Pendapat Jung-Im membuat Ji-Hyun berpikir sejenak. Di sisi lain, ia membenarkan pendapat Jung-Im, terlebih ia sendiri tidak tahu Ji-Yoon ada di mana.
“Jika dia tahu tentang dirimu, juga misi dan Direktur NSS, itu artinya orang ini juga terlibat dalam misi ini.”

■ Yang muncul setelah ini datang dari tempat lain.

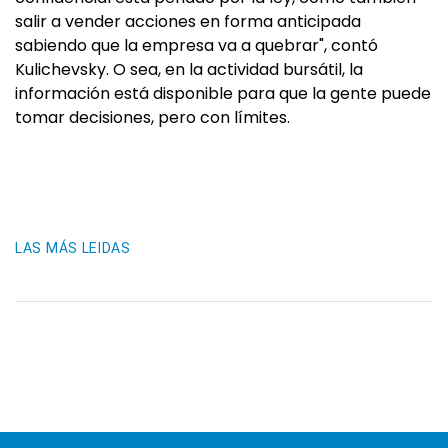
salir a vender acciones en forma anticipada
sabiendo que la empresa va a quebrar", contó
Kulichevsky. O sea, en la actividad bursátil, la
información está disponible para que la gente puede
tomar decisiones, pero con límites.
LAS MÁS LEIDAS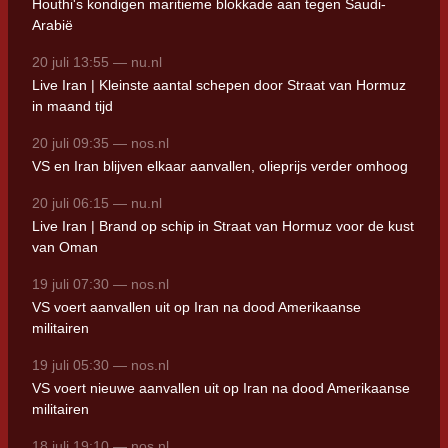
Houthi's kondigen maritieme blokkade aan tegen Saudi-
Arabië
20 juli 13:55 — nu.nl
Live Iran | Kleinste aantal schepen door Straat van Hormuz
in maand tijd
20 juli 09:35 — nos.nl
VS en Iran blijven elkaar aanvallen, olieprijs verder omhoog
20 juli 06:15 — nu.nl
Live Iran | Brand op schip in Straat van Hormuz voor de kust
van Oman
19 juli 07:30 — nos.nl
VS voert aanvallen uit op Iran na dood Amerikaanse
militairen
19 juli 05:30 — nos.nl
VS voert nieuwe aanvallen uit op Iran na dood Amerikaanse
militairen
18 juli 19:10 — nos.nl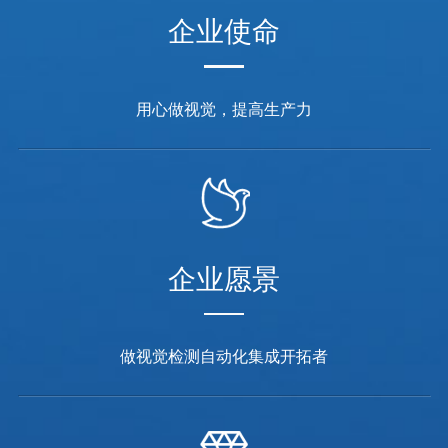
企业使命
用心做视觉，提高生产力
企业愿景
做视觉检测自动化集成开拓者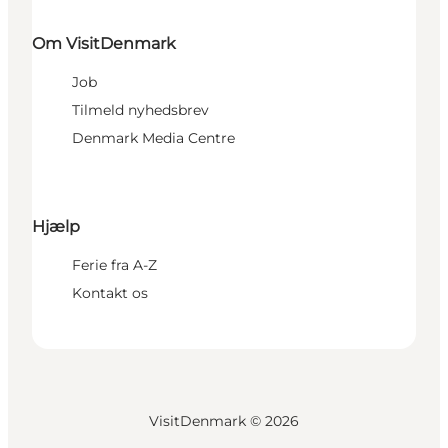
Om VisitDenmark
Job
Tilmeld nyhedsbrev
Denmark Media Centre
Hjælp
Ferie fra A-Z
Kontakt os
VisitDenmark ©
2026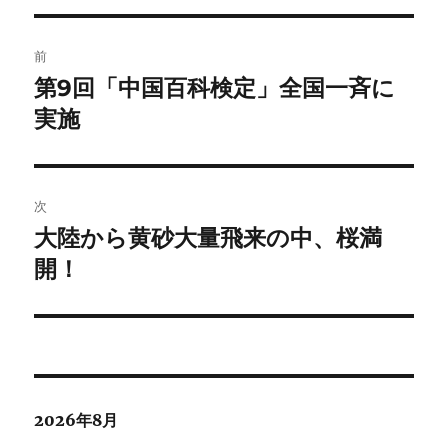
投
前
稿
第9回「中国百科検定」全国一斉に
前
の
実施
ナ
投
ビ
稿:
ゲ
次
大陸から黄砂大量飛来の中、桜満
次
ー
の
開！
シ
投
稿:
ョ
ン
2026年8月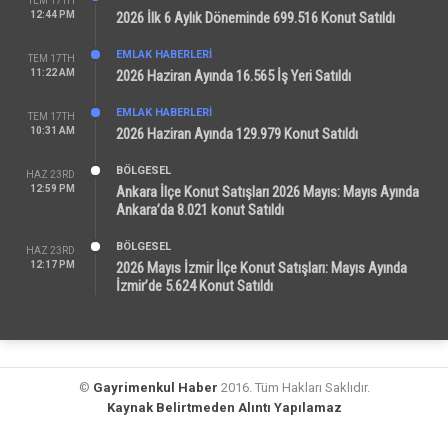
TEM 17TH
12:44 PM
2026 İlk 6 Aylık Döneminde 699.516 Konut Satıldı
EMLAK HABERLERI
TEM 17TH
11:22 AM
2026 Haziran Ayında 16.565 İş Yeri Satıldı
EMLAK HABERLERI
TEM 17TH
10:31 AM
2026 Haziran Ayında 129.979 Konut Satıldı
BÖLGESEL
HAZ 23RD
12:59 PM
Ankara İlçe Konut Satışları 2026 Mayıs: Mayıs Ayında
Ankara’da 8.021 konut Satıldı
BÖLGESEL
HAZ 23RD
12:17 PM
2026 Mayıs İzmir İlçe Konut Satışları: Mayıs Ayında
İzmir’de 5.624 Konut Satıldı
©
Gayrimenkul Haber
2016. Tüm Hakları Saklıdır.
Kaynak Belirtmeden Alıntı Yapılamaz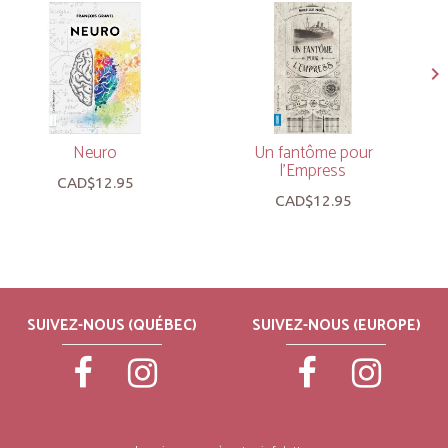
Neuro
Un fantôme pour
l’Empress
CAD$12.95
CAD$12.95
SUIVEZ-NOUS (QUÉBEC)
SUIVEZ-NOUS (EUROPE)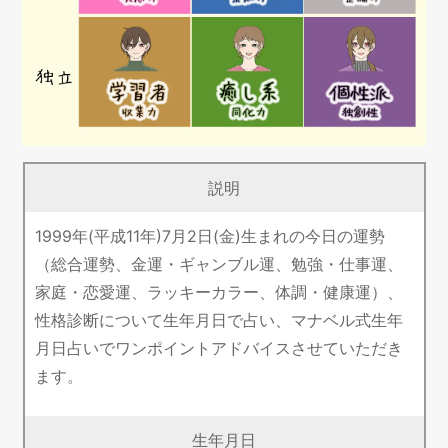
説明
1999年(平成11年)7月2日(金)生まれの今日の運勢
（総合運勢、金運・ギャンブル運、勉強・仕事運、
家庭・恋愛運、ラッキーカラー、体調・健康運）、
性格診断について生年月日で占い、マナベル式生年
月日占いでワンポイントアドバイスさせていただき
ます。
生年月日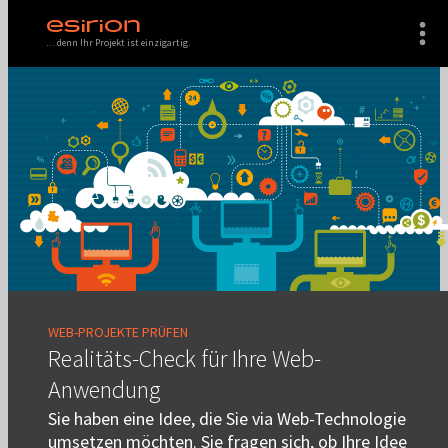
ESIRION
… denn Ihr Projekt ist einzigartig.
WEB-PROJEKTE PRÜFEN
Realitäts-Check für Ihre Web-
Anwendung
Sie haben eine Idee, die Sie via Web-Technologie
umsetzen möchten. Sie fragen sich, ob Ihre Idee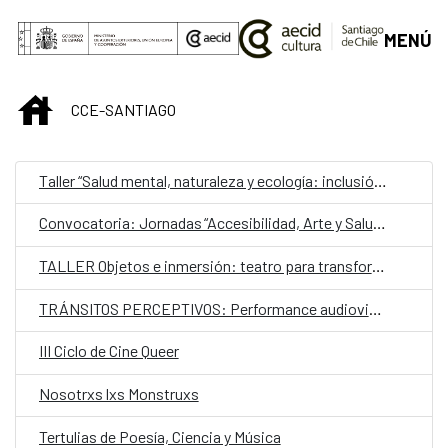
Saltar al contenido principal
MENÚ
INICIO
CCE-SANTIAGO
Taller “Salud mental, naturaleza y ecología: inclusión y estimulación creativa en museos, instituciones y centros culturales”
Convocatoria: Jornadas “Accesibilidad, Arte y Salud como punto de encuentro y cultura inclusiva en museos, instituciones y centros culturales”
TALLER Objetos e inmersión: teatro para transformar
TRÁNSITOS PERCEPTIVOS: Performance audiovisual de escucha colectiva
III Ciclo de Cine Queer
Nosotrxs lxs Monstruxs
Tertulias de Poesía, Ciencia y Música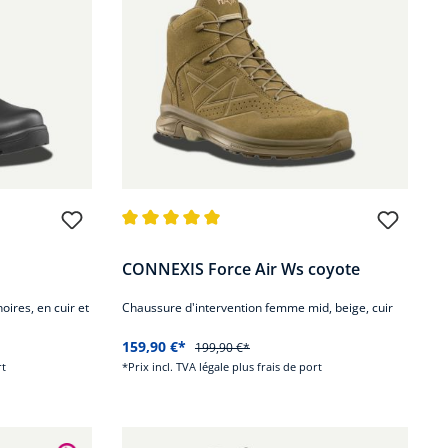
oiles
Note moyenne de 4.8 sur 5 étoiles
CONNEXIS Force Air Ws coyote
oires, en cuir et
Chaussure d'intervention femme mid, beige, cuir
159,90 €*
199,90 €*
rt
*Prix incl. TVA légale plus frais de port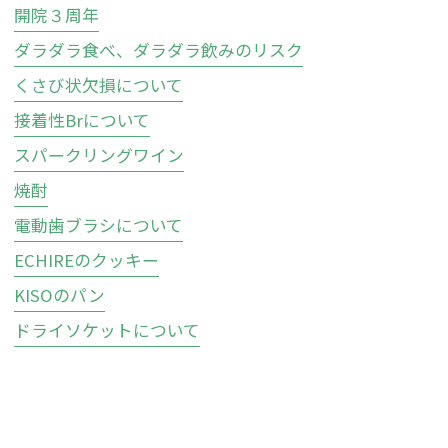
開院３周年
ダラダラ食べ、ダラダラ飲みのリスク
くさび状欠損について
接着性Brについて
スパークリングワイン
焼酎
電動歯ブラシについて
ECHIREのクッキー
KISOのパン
ドライソケットについて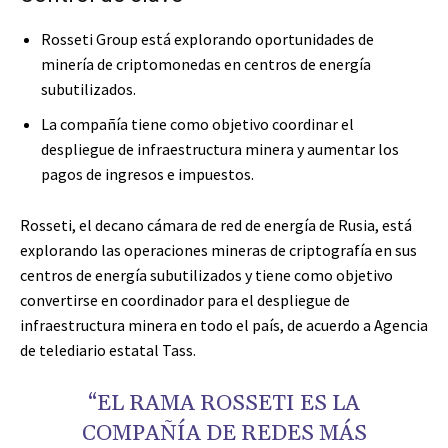
Rosseti Group está explorando oportunidades de
minería de criptomonedas en centros de energía
subutilizados.
La compañía tiene como objetivo coordinar el
despliegue de infraestructura minera y aumentar los
pagos de ingresos e impuestos.
Rosseti, el decano cámara de red de energía de Rusia, está
explorando las operaciones mineras de criptografía en sus
centros de energía subutilizados y tiene como objetivo
convertirse en coordinador para el despliegue de
infraestructura minera en todo el país,
de acuerdo a
Agencia
de telediario estatal Tass.
“EL RAMA ROSSETI ES LA
COMPAÑÍA DE REDES MÁS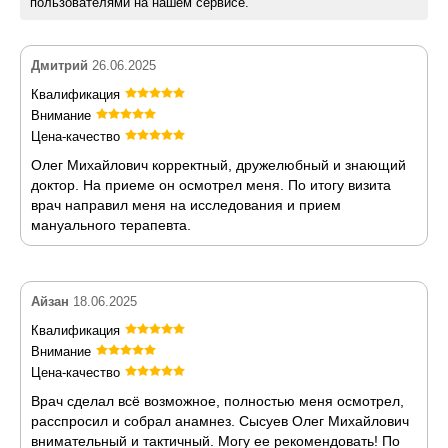
пользователями на нашем сервисе.
Дмитрий
26.06.2025
Квалификация
Внимание
Цена-качество
Олег Михайлович корректный, дружелюбный и знающий
доктор. На приеме он осмотрел меня. По итогу визита
врач направил меня на исследования и прием
мануального терапевта.
Айзан
18.06.2025
Квалификация
Внимание
Цена-качество
Врач сделал всё возможное, полностью меня осмотрел,
расспросил и собрал анамнез. Сысуев Олег Михайлович
внимательный и тактичный. Могу ее рекомендовать! По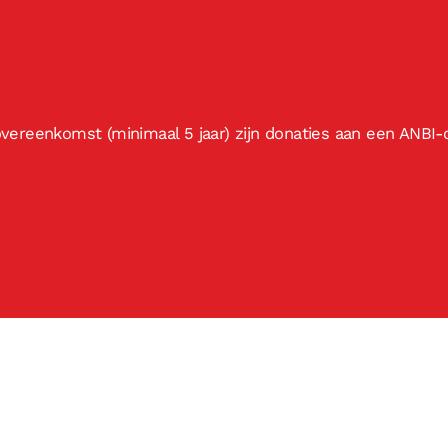
ereenkomst (minimaal 5 jaar) zijn donaties aan een ANBI-o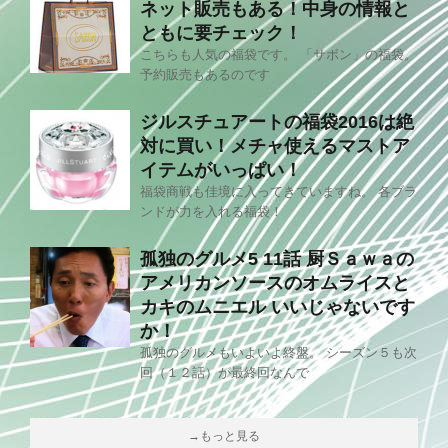
ネット販売もある！中身の情報と
ともに要チェック！
こちらも人気の福袋です。 「サボン」の福袋。
予約販売もあるのです
ジルスチュアートの福袋2016は絶
対に買い！メチャ使えるマストア
イテムがいっぱい！
福袋商戦も佳境に入ってきていますね。 各ブラ
ンドが力を入れる福袋！
孤独のグルメ5 11話 厨Ｓａｗａの
アメリカンソースのオムライスと
カキのムニエル いいじゃないです
か！
孤独のグルメもいよいよ終盤。 シーズン５も次
回（１２話）が最終回なんで
→もっと見る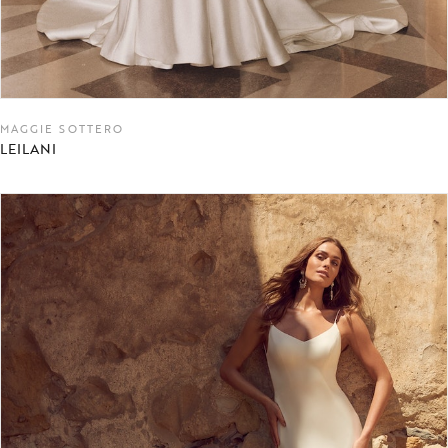
MAGGIE SOTTERO
LEILANI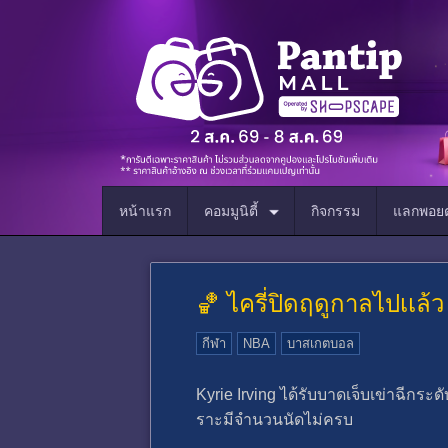
หน้าแรก
คอมมูนิตี้
กิจกรรม
แลกพอยต
🏀 ไครี่ปิดฤดูกาลไปเเล้ว
กีฬา
NBA
บาสเกตบอล
Kyrie Irving ได้รับบาดเจ็บเข่าฉีกระ
ราะมีจํานวนนัดไม่ครบ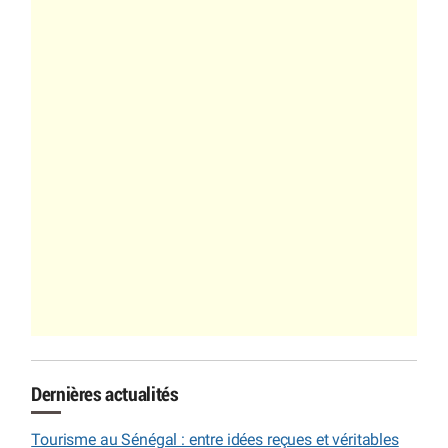
Dernières actualités
Tourisme au Sénégal : entre idées reçues et véritables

Ji-Hyun mencoba berpikir siapa orang yang sesuai menempati posisi Han Ji-Yoon yang mengirimnya pesan. Tentu saja bukan Ketua Kang karena lelaki itu tidak tahu nama saudara kandungnya. Bukan juga Im Jae-Ra karena lelaki itu terfokus pada Eun-Hye dan liontin. Bagaimana jika Direktur NSS? Mungkin saja mengingat lelaki itu yang mengirimnya catatan.
Ji-Hyun bangkit dari duduknya, lalu mengambil mantelnya. “Aku akan memastikannya setelah ini,” ujarnya sambil berlalu meninggalkan Jung-Im yang masih berkutat dengan laptopnya.
***
Dengan setelan jas, Ji-Hyun berjalan santai melewati para karyawan NSS yang sibuk dengan tugas masing-masing. Bahkan sesekali lelaki itu menyapa dan tersenyum, membuat para karyawan itu tidak curiga padanya. Ia mengukur jarak pandang CCTV, lalu menghindari agar tidak terekam oleh CCTV. Ia berjalan memasuki ruangan yang di bertuliskan ‘Ruangan Direktur’ dengan huruf-huruf hias, lalu menyalakan lampu dan mengamati ruangan itu.
Ada meja kerja yang terbuat dari mahoni, lemari minimalis berwarna putih kaca yang dipenuhi oleh artefak Rusia, serta jam dinding dengan warna keemasan di pinggirannya. Di tengah ruangan, sepasang kursi kayu rancangan Rusia tersusun rapi. Beberapa tumpuk kertas yang berantakkan di atas meja menandakan kepribadian si empu ruangan.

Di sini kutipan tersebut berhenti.